Examining the statistics, one finds that it is this differential in wealth transfer that actually accounts for most of the difference in inequality between the United States and European countries.  If you use the same international method to calculate poverty rates for the United States, Canada and Western Europe and if you calculate those rates before any government transfer of wealth, it turns out that the US poverty rate is among the lowest.  But if you calculate that poverty rate after government transfers, the US poverty rate is by far the highest at 18% (the United Kingdom is 13% but all other European countries are 8% or under).  So, the primary reason that other developed societies are more equal than American society is that, in essence, they take money from the rich and give it to the poor.

In other words, while some of the causes of American inequality are complex and would be fairly complicated to do anything about, two of the most important causes—taxes and government programs—are not complex at all and would theoretically be easy to correct.

To point out the obvious, both a tax structure that is non-progressive and low rates of government wealth transfer would theoretically be straightforward to fix.  We know what to do!  Even the United States knows how to structure a highly progressive tax because we’ve done it before (and it didn’t seem to have a major impact on the economy).  Whenever “redistribution of wealth” is mentioned, however, the image is of government checks sent to lazy people.  Never mind that even in our poorest-run welfare programs such outcomes were by far the exception.  In any event, we now have government transfer programs that have been demonstrated to decrease inequality and encourage work.  The Earned Income Tax Credit (EITC), for instance, is our most successful anti-poverty program, but it also encourages work.  The program works through refundable federal tax credits to give poorly paid heads of households refunds that increase (up to a maximum $4,700 a year) as their incomes rise to a certain level (thus rewarding work) and it tapers the credit down gradually as their incomes rise further (thus not discouraging work).  It would be a relatively straightforward matter to rework the EITC so that no person who was willing and able to work would have an income below the poverty level.  And other kinds of wealth transfer programs are also straightforward: A single-payer universal health insurance program where taxes paid the insurance premiums (like Medicare but for everyone), adequate government-supported childcare for all working parents, and far more adequate public transportation systems obviating the need for a car are all examples.
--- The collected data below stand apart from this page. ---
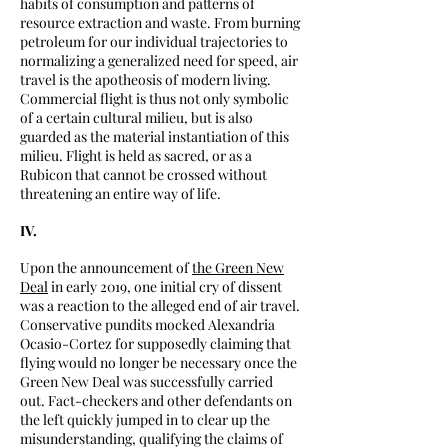
habits of consumption and patterns of
resource extraction and waste. From burning
petroleum for our individual trajectories to
normalizing a generalized need for speed, air
travel is the apotheosis of modern living.
Commercial flight is thus not only symbolic
of a certain cultural milieu, but is also
guarded as the material instantiation of this
milieu. Flight is held as sacred, or as a
Rubicon that cannot be crossed without
threatening an entire way of life.
IV.
Upon the announcement of
the Green New
Deal
in early 2019, one initial cry of dissent
was a reaction to the alleged end of air travel.
Conservative pundits mocked Alexandria
Ocasio-Cortez for supposedly claiming that
flying would no longer be necessary once the
Green New Deal was successfully carried
out. Fact-checkers and other defendants on
the left quickly jumped in to clear up the
misunderstanding, qualifying the claims of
Income inequality is, in fact, inevitable under an unfettered free-market economy, but progressive taxation with government wealth transfer is a way to strengthen capitalism by pursuing a more equal society.
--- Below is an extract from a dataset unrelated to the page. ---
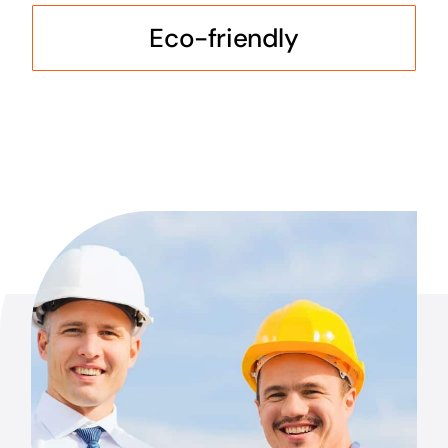
Eco-friendly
The continuing rise in American economic inequality is not only disturbing morally but also has dangerous implications for our society.  Simply put, as societies become more unequal they become less cohesive and they tend to fall apart.  (Increasing inequality was one of the primary fundamental reasons for the fall of the previous three western empires, Spain, Holland and Britain.)  The increasing level of American inequality is not a mysterious phenomenon.  We know where it comes from and we know what to do about it.  As we begin to gather hope and confidence after seven years of political winter, it’s time to put the reduction of inequality on the top of our agenda.